• Problem to work on: Go through the entries, filter for the word "past", and copy every line that has it.

(Items from a dataset)
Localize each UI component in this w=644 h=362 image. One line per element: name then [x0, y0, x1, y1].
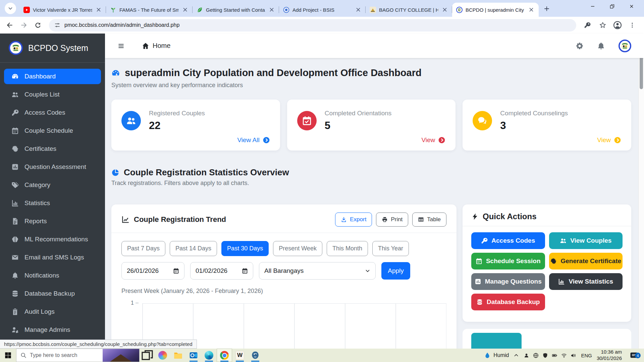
- address-bar[interactable]: pmoc.bccbsis.com/admin/admin_dashboard.p…: [49, 19, 576, 32]
- profile-button[interactable]: [612, 19, 623, 31]
- range-this-year[interactable]: This Year: [372, 241, 409, 256]
- chart-column-icon: [11, 199, 19, 207]
- qa-database-backup-button[interactable]: Database Backup: [471, 294, 545, 310]
- stat-view-link[interactable]: View: [422, 136, 446, 144]
- close-window-button[interactable]: [622, 0, 641, 13]
- qa-schedule-session-button[interactable]: Schedule Session: [471, 253, 545, 269]
- new-tab-button[interactable]: [542, 4, 551, 13]
- shield-icon[interactable]: [542, 353, 548, 358]
- chrome-taskbar-button[interactable]: [217, 349, 232, 362]
- w-app-taskbar-button[interactable]: W: [232, 349, 248, 362]
- qa-access-codes-button[interactable]: Access Codes: [471, 232, 545, 249]
- browser-tab[interactable]: BAGO CITY COLLEGE | HOM: [366, 3, 452, 17]
- clock[interactable]: 10:36 am 30/01/2026: [597, 349, 622, 362]
- browser-toolbar: pmoc.bccbsis.com/admin/admin_dashboard.p…: [0, 17, 644, 34]
- users-icon: [560, 237, 567, 244]
- browser-tab[interactable]: FAMAS - The Future of Sma: [106, 3, 193, 17]
- barangay-select[interactable]: All Barangays: [259, 262, 376, 280]
- refresh-button[interactable]: [32, 19, 44, 32]
- person-icon[interactable]: [524, 353, 529, 358]
- browser-tab[interactable]: Add Project - BSIS: [279, 3, 366, 17]
- volume-icon[interactable]: [571, 353, 576, 358]
- close-tab-icon[interactable]: [268, 6, 275, 13]
- close-tab-icon[interactable]: [441, 6, 448, 13]
- task-view-taskbar-button[interactable]: [140, 349, 155, 362]
- gear-icon[interactable]: [576, 42, 584, 50]
- sidebar-item-reports[interactable]: Reports: [4, 214, 101, 229]
- browser-tab[interactable]: Getting Started with Conta: [193, 3, 279, 17]
- outlook-taskbar-button[interactable]: [186, 349, 201, 362]
- sidebar-item-couples-list[interactable]: Couples List: [4, 87, 101, 102]
- range-past-7-days[interactable]: Past 7 Days: [121, 241, 165, 256]
- postgresql-taskbar-button[interactable]: [248, 349, 263, 362]
- tray-expand-icon[interactable]: [514, 353, 519, 358]
- sidebar-item-certificates[interactable]: Certificates: [4, 141, 101, 157]
- sidebar-item-dashboard[interactable]: Dashboard: [4, 69, 101, 84]
- edge-taskbar-button[interactable]: [201, 349, 217, 362]
- minimize-button[interactable]: [583, 0, 602, 13]
- sidebar-item-couple-schedule[interactable]: Couple Schedule: [4, 123, 101, 138]
- sidebar-item-category[interactable]: Category: [4, 177, 101, 193]
- range-past-14-days[interactable]: Past 14 Days: [170, 241, 217, 256]
- sidebar-item-ml-recommendations[interactable]: ML Recommendations: [4, 232, 101, 247]
- browser-tab[interactable]: Victor Valverde x JR Torres: [19, 3, 106, 17]
- sidebar-item-database-backup[interactable]: Database Backup: [4, 286, 101, 301]
- close-tab-icon[interactable]: [528, 6, 535, 13]
- hamburger-icon[interactable]: [118, 43, 124, 49]
- file-explorer-taskbar-button[interactable]: [170, 349, 186, 362]
- range-present-week[interactable]: Present Week: [273, 241, 322, 256]
- forward-button[interactable]: [17, 19, 30, 32]
- brand[interactable]: BCPDO System: [0, 34, 105, 62]
- weather-widget[interactable]: Humid: [484, 352, 509, 359]
- back-button[interactable]: [3, 19, 16, 32]
- sidebar-item-manage-admins[interactable]: Manage Admins: [4, 322, 101, 338]
- search-input[interactable]: [30, 352, 99, 358]
- copilot-taskbar-button[interactable]: [155, 349, 170, 362]
- bell-icon[interactable]: [597, 42, 605, 50]
- print-button[interactable]: Print: [376, 213, 408, 227]
- browser-menu-button[interactable]: [626, 19, 639, 32]
- range-past-30-days[interactable]: Past 30 Days: [221, 241, 269, 256]
- date-to-input[interactable]: 01/02/2026: [190, 262, 253, 280]
- close-tab-icon[interactable]: [355, 6, 362, 13]
- sidebar-item-notifications[interactable]: Notifications: [4, 268, 101, 283]
- sidebar-item-audit-logs[interactable]: Audit Logs: [4, 304, 101, 319]
- stat-view-link[interactable]: View All: [237, 136, 270, 144]
- language-indicator[interactable]: ENG: [581, 353, 592, 358]
- passwords-button[interactable]: [581, 19, 594, 32]
- tab-search-button[interactable]: [5, 3, 16, 14]
- home-link[interactable]: Home: [142, 42, 170, 50]
- range-this-month[interactable]: This Month: [327, 241, 368, 256]
- qa-manage-questions-button[interactable]: Manage Questions: [471, 273, 545, 290]
- sidebar-item-question-assessment[interactable]: Question Assessment: [4, 159, 101, 175]
- bookmark-button[interactable]: [596, 19, 609, 32]
- qa-view-couples-button[interactable]: View Couples: [549, 232, 623, 249]
- close-tab-icon[interactable]: [182, 6, 189, 13]
- sidebar-item-email-and-sms-logs[interactable]: Email and SMS Logs: [4, 250, 101, 265]
- apply-button[interactable]: Apply: [381, 262, 410, 280]
- start-button[interactable]: [0, 349, 16, 362]
- qa-view-statistics-button[interactable]: View Statistics: [549, 273, 623, 290]
- wifi-icon[interactable]: [561, 353, 567, 358]
- date-from-input[interactable]: 26/01/2026: [121, 262, 184, 280]
- restore-button[interactable]: [602, 0, 622, 13]
- partial-teal-button[interactable]: [471, 333, 522, 349]
- close-tab-icon[interactable]: [95, 6, 102, 13]
- taskbar-tray-area: Humid ENG 10:36 am 30/01/2026 4: [484, 349, 644, 362]
- sidebar-item-access-codes[interactable]: Access Codes: [4, 105, 101, 120]
- notification-center-button[interactable]: 4: [627, 351, 641, 359]
- globe-icon[interactable]: [533, 353, 539, 358]
- sidebar-item-statistics[interactable]: Statistics: [4, 195, 101, 211]
- page-scrollbar[interactable]: [638, 34, 644, 349]
- stat-view-link[interactable]: View: [597, 136, 621, 144]
- battery-icon[interactable]: [552, 353, 557, 358]
- person-circle-icon: [613, 21, 622, 29]
- browser-tab[interactable]: BCPDO | superadmin City: [452, 3, 539, 17]
- qa-generate-certificate-button[interactable]: Generate Certificate: [549, 253, 623, 269]
- page-subtitle: System overview and key performance indi…: [111, 82, 631, 89]
- taskbar-search[interactable]: [16, 349, 140, 362]
- user-avatar[interactable]: [619, 40, 631, 52]
- export-button[interactable]: Export: [335, 213, 372, 227]
- table-button[interactable]: Table: [412, 213, 446, 227]
- tab-title: BAGO CITY COLLEGE | HOM: [379, 7, 438, 13]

• Solution to this problem:
- range-past-7-days[interactable]: Past 7 Days: [121, 241, 165, 256]
- range-past-14-days[interactable]: Past 14 Days: [170, 241, 217, 256]
- range-past-30-days[interactable]: Past 30 Days: [221, 241, 269, 256]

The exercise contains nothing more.